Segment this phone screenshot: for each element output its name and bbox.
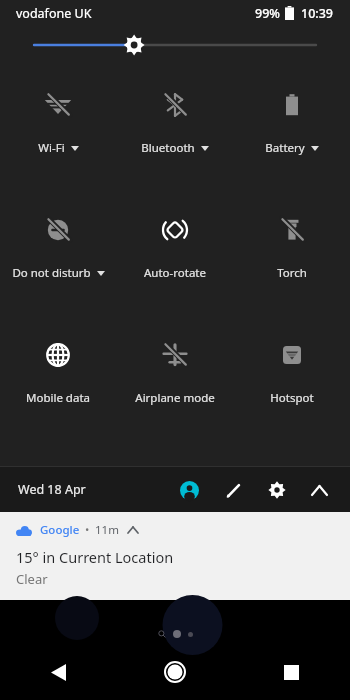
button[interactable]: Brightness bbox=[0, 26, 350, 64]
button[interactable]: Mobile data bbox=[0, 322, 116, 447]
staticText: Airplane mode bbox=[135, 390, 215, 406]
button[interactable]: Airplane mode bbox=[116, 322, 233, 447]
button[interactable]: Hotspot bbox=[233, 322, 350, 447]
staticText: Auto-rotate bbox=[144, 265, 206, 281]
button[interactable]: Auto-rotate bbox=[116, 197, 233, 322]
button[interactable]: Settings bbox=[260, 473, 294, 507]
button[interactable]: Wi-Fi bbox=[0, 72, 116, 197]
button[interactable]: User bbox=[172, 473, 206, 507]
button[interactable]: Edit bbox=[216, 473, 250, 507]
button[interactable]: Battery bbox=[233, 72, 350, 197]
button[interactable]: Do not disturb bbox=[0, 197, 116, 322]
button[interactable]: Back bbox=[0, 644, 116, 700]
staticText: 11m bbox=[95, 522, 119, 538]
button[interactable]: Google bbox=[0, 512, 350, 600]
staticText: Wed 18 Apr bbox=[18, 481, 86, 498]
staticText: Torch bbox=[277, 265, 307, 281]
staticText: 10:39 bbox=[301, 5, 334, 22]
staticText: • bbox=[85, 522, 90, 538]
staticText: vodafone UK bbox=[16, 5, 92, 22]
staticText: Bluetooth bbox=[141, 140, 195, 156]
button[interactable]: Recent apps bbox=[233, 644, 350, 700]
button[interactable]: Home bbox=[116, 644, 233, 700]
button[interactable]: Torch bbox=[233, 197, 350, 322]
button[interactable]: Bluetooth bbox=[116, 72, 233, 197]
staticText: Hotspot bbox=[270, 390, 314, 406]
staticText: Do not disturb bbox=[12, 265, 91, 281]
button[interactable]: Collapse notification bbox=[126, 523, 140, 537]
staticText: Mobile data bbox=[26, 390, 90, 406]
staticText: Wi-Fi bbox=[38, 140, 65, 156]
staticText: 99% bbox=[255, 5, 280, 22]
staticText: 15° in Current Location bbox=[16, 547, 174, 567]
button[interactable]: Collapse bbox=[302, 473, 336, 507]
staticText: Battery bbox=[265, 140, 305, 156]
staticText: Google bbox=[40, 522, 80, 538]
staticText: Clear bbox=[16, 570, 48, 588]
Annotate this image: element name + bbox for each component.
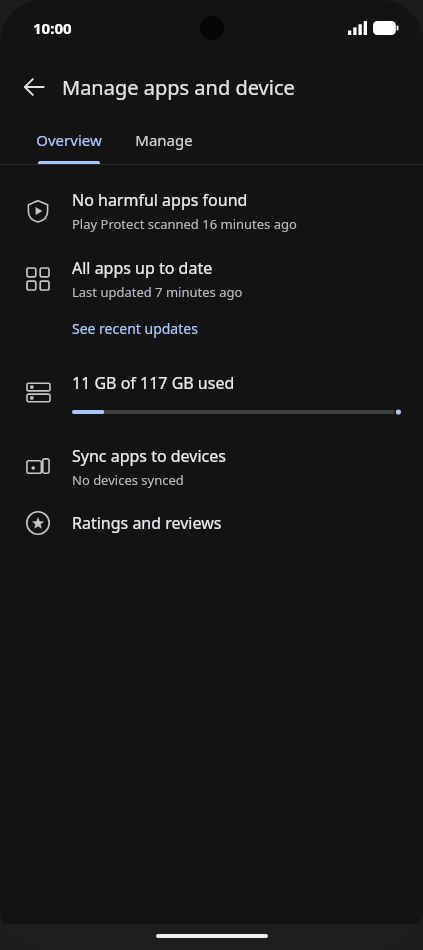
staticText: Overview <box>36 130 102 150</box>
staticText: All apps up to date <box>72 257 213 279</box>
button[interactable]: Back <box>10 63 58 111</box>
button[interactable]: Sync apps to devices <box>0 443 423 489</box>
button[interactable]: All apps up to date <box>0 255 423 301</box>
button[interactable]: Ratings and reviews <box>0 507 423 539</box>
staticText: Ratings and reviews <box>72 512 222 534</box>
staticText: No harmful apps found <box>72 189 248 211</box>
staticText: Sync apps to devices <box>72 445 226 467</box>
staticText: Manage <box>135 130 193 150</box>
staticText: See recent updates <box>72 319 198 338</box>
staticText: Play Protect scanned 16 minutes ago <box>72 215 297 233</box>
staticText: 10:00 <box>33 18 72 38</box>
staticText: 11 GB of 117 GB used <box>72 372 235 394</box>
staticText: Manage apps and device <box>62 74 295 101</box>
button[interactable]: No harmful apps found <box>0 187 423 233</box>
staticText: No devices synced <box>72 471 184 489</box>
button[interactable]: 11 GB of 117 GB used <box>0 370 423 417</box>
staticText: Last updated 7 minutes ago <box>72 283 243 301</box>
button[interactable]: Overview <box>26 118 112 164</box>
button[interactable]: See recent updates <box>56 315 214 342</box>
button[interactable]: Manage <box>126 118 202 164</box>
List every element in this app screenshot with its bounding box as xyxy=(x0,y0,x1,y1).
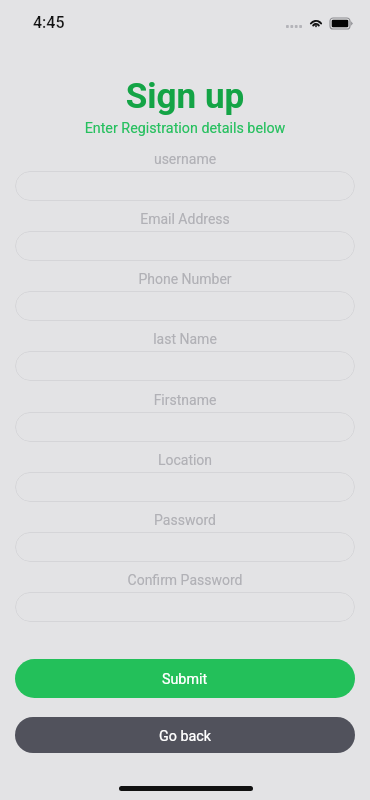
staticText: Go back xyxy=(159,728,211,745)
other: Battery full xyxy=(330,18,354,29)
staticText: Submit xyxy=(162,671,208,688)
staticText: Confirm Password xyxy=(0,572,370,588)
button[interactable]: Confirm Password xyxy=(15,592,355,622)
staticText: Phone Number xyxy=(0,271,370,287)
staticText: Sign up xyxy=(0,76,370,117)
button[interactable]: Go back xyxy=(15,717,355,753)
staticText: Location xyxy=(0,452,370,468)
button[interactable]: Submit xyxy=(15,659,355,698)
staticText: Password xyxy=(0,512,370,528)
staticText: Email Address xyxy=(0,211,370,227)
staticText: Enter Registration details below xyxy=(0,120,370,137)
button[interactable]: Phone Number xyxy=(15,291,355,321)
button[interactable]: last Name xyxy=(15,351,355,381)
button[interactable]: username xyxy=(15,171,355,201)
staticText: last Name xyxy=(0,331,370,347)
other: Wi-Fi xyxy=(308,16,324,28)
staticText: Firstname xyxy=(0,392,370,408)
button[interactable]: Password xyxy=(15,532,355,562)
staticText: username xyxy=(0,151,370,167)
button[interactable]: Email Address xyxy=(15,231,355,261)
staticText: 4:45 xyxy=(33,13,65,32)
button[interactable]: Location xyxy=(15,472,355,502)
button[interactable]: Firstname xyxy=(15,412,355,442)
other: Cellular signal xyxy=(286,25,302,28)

##########

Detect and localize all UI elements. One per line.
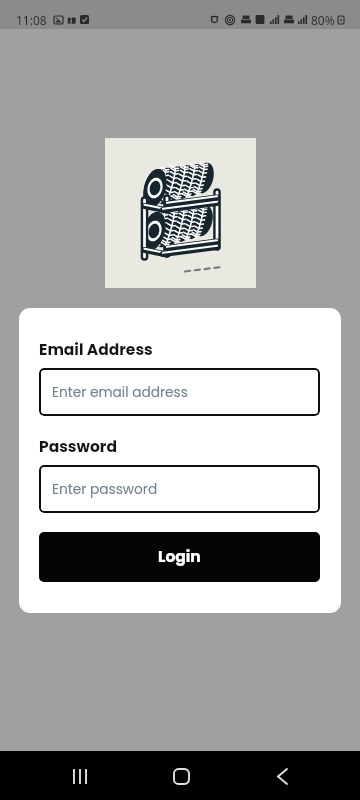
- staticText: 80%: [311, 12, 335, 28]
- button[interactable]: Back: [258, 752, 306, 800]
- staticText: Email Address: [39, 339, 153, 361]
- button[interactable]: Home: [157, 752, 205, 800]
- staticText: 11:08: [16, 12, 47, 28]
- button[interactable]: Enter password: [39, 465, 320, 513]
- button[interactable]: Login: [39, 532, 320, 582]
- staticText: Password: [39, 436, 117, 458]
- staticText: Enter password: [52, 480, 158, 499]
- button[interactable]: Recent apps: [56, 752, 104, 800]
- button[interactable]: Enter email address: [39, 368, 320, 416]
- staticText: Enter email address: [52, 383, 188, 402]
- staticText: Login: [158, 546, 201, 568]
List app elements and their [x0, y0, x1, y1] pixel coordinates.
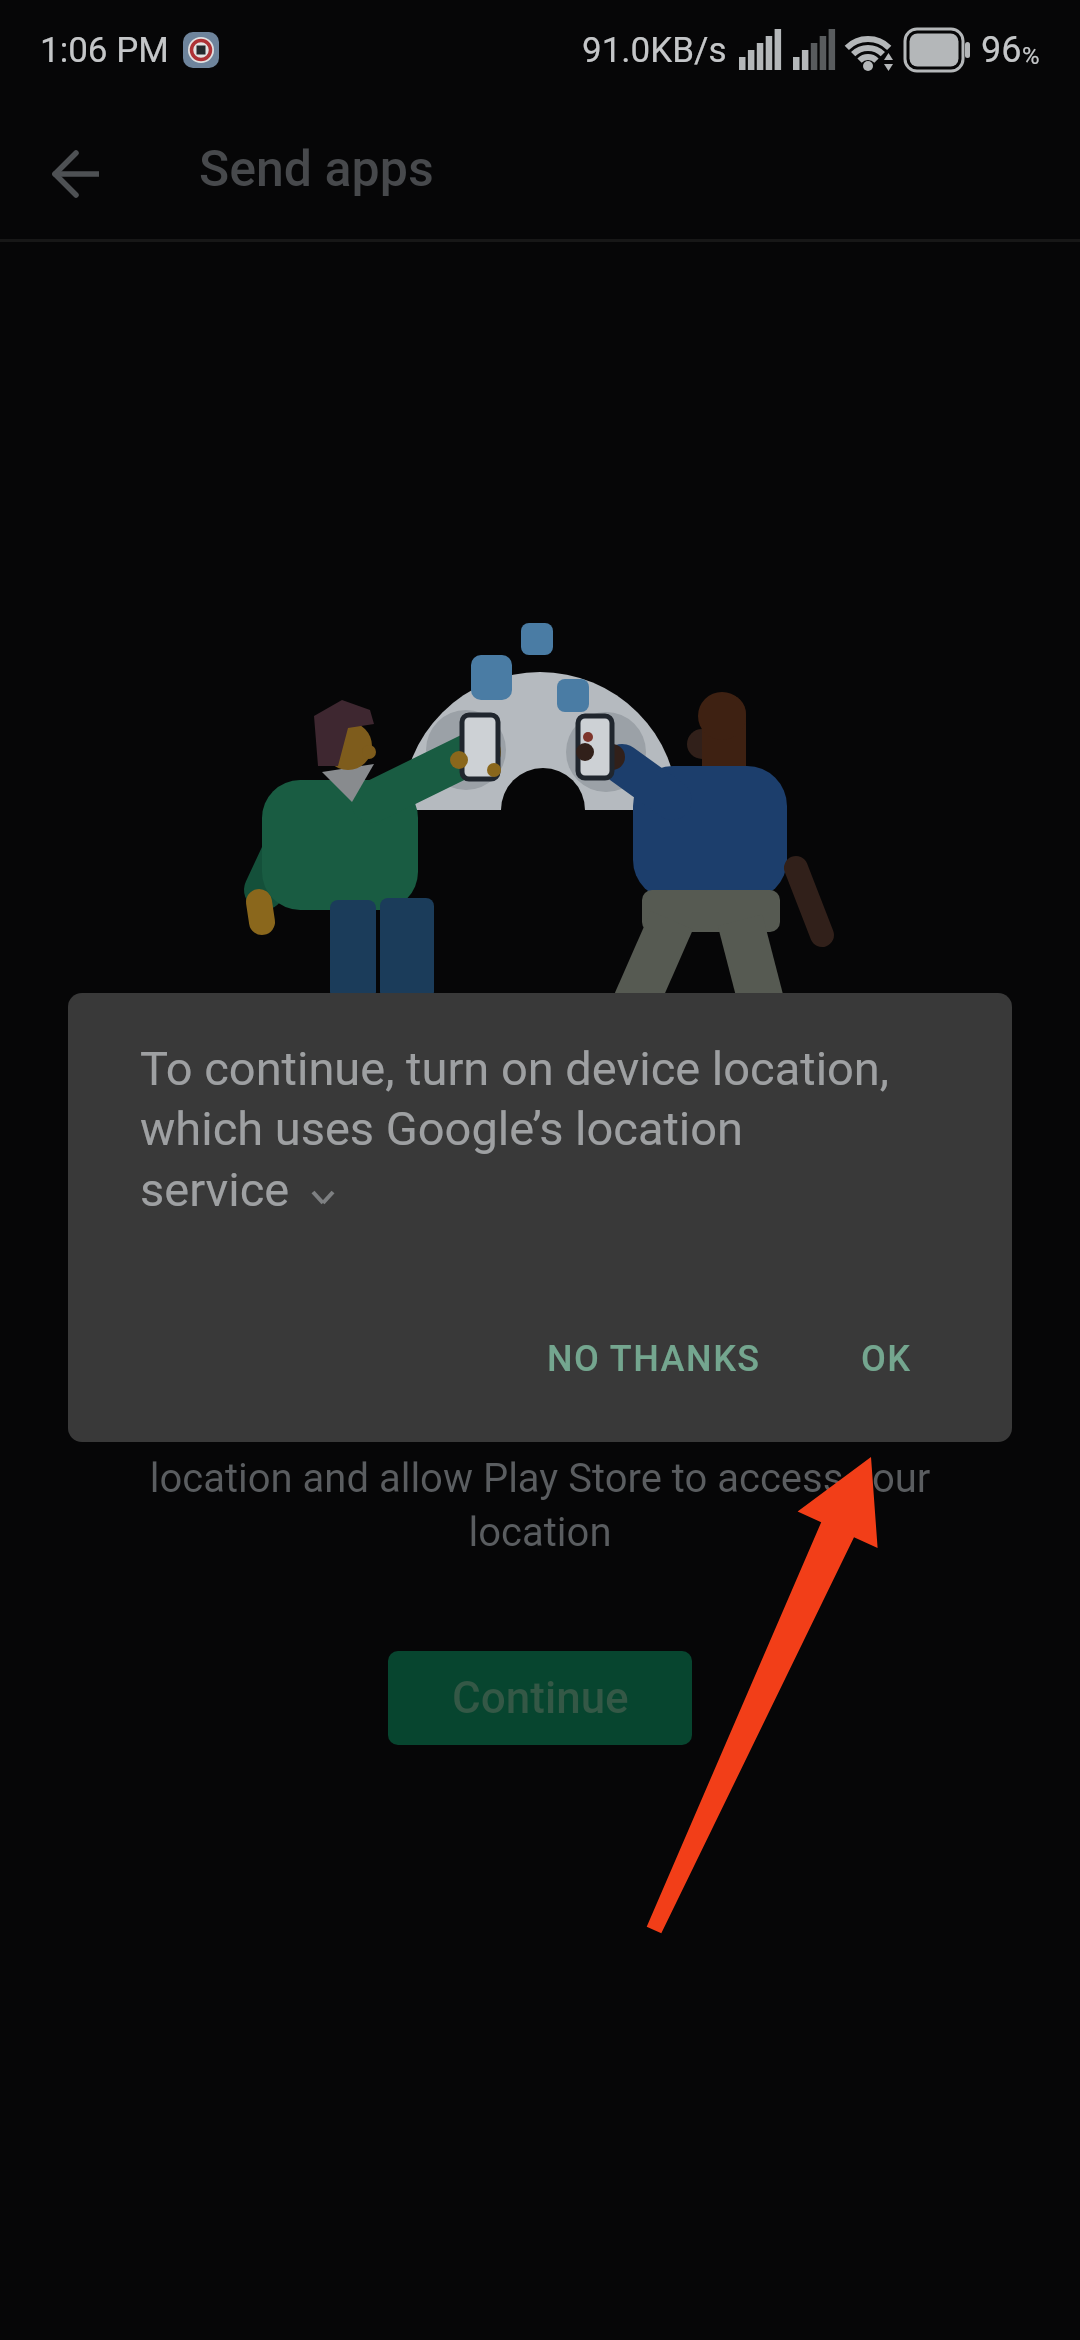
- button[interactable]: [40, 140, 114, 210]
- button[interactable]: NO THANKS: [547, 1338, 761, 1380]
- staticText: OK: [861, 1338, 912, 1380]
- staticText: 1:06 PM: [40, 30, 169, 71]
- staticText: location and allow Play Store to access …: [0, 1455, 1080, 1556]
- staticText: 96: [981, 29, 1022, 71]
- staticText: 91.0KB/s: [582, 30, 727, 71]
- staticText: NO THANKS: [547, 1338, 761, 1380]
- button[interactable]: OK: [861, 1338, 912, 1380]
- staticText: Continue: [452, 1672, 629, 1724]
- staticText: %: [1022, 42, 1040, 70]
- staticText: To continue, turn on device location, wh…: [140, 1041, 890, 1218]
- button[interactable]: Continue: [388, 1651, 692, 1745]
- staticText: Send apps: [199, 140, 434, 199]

##########

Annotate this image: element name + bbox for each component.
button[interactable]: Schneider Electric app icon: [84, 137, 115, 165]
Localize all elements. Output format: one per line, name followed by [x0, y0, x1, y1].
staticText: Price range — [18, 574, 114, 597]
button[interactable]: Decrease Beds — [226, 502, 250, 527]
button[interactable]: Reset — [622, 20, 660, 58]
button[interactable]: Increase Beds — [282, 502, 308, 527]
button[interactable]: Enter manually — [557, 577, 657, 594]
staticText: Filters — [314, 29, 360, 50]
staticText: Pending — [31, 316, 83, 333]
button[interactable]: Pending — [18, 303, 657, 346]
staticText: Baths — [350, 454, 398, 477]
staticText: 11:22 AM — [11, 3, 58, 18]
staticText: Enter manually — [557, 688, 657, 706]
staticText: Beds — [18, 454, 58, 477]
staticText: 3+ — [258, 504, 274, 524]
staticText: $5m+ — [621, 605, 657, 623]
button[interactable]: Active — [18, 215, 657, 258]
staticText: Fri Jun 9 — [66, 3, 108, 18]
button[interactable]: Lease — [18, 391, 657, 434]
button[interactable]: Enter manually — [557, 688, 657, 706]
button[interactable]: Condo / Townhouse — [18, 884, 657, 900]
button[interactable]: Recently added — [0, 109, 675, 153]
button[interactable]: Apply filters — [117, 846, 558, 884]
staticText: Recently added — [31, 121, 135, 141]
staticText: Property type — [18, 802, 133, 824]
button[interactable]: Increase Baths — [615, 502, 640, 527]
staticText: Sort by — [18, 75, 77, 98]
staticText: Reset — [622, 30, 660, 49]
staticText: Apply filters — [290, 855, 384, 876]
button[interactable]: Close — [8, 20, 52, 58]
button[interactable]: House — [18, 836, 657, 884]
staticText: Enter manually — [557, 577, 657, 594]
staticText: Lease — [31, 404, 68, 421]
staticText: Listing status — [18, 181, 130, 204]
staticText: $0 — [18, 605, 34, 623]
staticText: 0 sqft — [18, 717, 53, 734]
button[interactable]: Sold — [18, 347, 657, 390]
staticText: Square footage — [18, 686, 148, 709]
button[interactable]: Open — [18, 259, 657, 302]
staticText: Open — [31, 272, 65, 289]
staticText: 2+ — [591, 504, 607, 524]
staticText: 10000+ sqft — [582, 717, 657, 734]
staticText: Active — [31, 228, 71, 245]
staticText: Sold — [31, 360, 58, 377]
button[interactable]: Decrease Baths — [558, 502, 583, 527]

##########

### Instructions to follow
From the records given above, copy all lines containing "elements".

### Output below
Detect and localize all UI elements. One per line.
List app elements and their [x0, y0, x1, y1] pixel coordinates.
Localize all elements. Output format: one per line, name followed by [x0, y0, x1, y1].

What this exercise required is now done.